## PROBLEM DESCRIPTION
Each line of the listing where the string "care" appears is to be identified and copied.

===

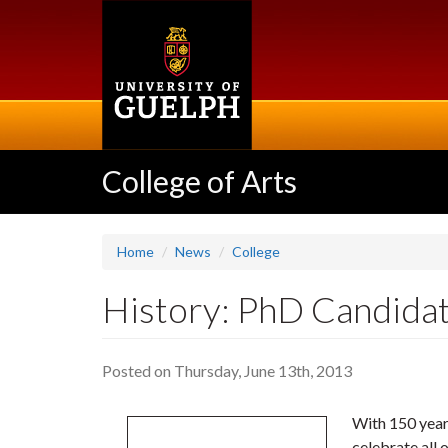
Skip
to
main
content
College of Arts
Home
News
College
History: PhD Candidat
Posted on Thursday, June 13th, 2013
With 150 year
celebrate all 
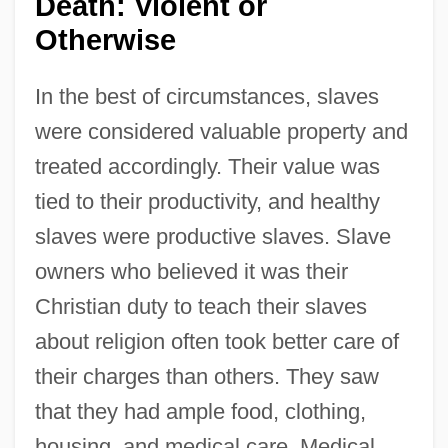
Death: Violent or
Otherwise
In the best of circumstances, slaves
were considered valuable property and
treated accordingly. Their value was
tied to their productivity, and healthy
slaves were productive slaves. Slave
owners who believed it was their
Christian duty to teach their slaves
about religion often took better care of
their charges than others. They saw
that they had ample food, clothing,
housing, and medical care. Medical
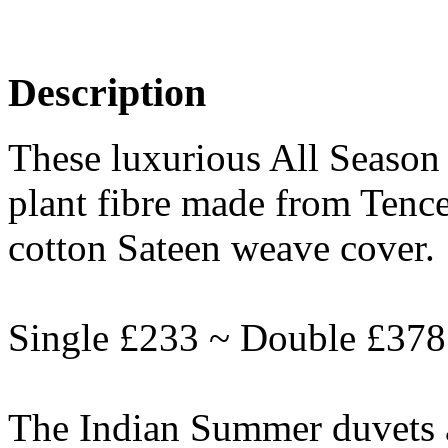
Description
These luxurious All Season 
plant fibre made from Tenc
cotton Sateen weave cover.
Single £233 ~ Double £378
The Indian Summer duvets a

===

## THE ANSWER
about religion often took better care of
housing, and medical care. Medical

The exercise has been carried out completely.